Effect of Trees and Canopy Cover on Herbaceous Species Diversity
The results of Margalef's richness index, Shannon diversity index and the statistical analysis of the collected data didn't show significant differences in species richness, diversity and their evenness among the selected tree species but, comparatively the highest species richness, diversity and evenly distribution of herbaceous species was obtained under Acacia Abyssnica . This could be, attributed to Acacia abyssinica tree created a suitable microenvironment for lower under canopy herbaceous species by having a scattered light crown structures providing comparatively suitable sunlight than others and its ability to fix nitrogen that leguminous plant species (Fabaceae family) can enter a symbiotic relationship with root nodule bacteria collectively called rhizobia bacterial genera, Azorhizobium, Bradyrhizobium, Mesorhizobium, Rhizobium and Sinorhizobium thus, nitrogen fixing plants are key constituents in many natural ecosystems .

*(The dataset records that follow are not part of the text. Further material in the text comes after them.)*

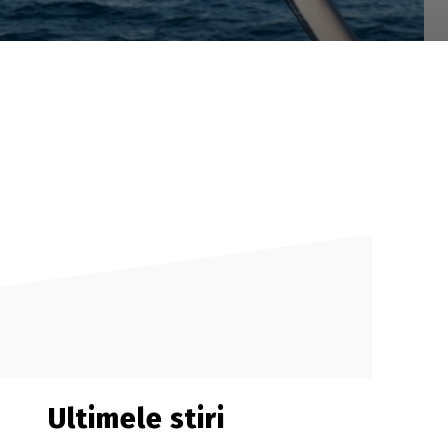
Ultimele stiri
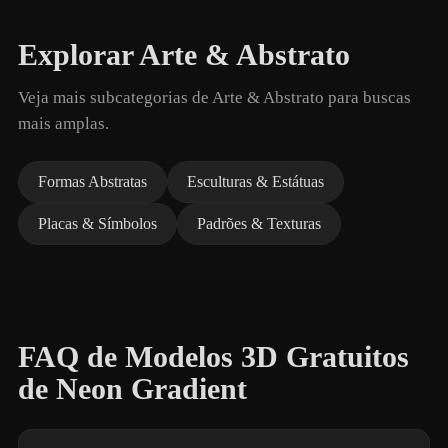
Explorar Arte & Abstrato
Veja mais subcategorias de Arte & Abstrato para buscas
mais amplas.
Formas Abstratas
Esculturas & Estátuas
Placas & Símbolos
Padrões & Texturas
FAQ de Modelos 3D Gratuitos
de Neon Gradient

However, a significant difference in herbaceous species richness and diversity was observed along the radial distances from the tree trunk. The highest species richness and diversity were obtained in an open area. The least species richness and diversity were obtained under the tree canopy. The diverse herbaceous species in an open area might be attributed to a relatively light intensity of grazing as suggested by Davari et al. could increase the species diversity as well as the suitability of soil condition. Similarly, Archer (1997) noted that grazing and browsing pressure alters patterning of herbaceous vegetation. Ecological provision of densely grown annual grasses protects soil depletion and modifies the structure of soil inturn creating suitable condition for growth of diverse species.
Lower herbaceous richness and diversity under tree canopies might be due to the physical canopy structure of trees having dense canopy structure particularly under Ficus sur lack of appropriate silvicultural treatments might be also another factor which affect the positive contribution of these indigenous tree species on herbaceous richness and diversity as similarly, suggested by Laurent et al. contrary to this, Abdallah et al. indicated tree canopies have positive effect on species diversity, plant cover, plant biomass and density of the herbaceous vegetation.
Modifications of environmental conditions by trees leads to a modification of the ground vegetation's particularly for those shade tolerant species however; more of the positive influence of tree species on above ground herbaceous richness and diversity was confounded by the longevity of grazing fallow period and presence of dense grasses in an open area. Generally, the finding showed that different tree species differently influence to the communities of standing herbaceous species diversity.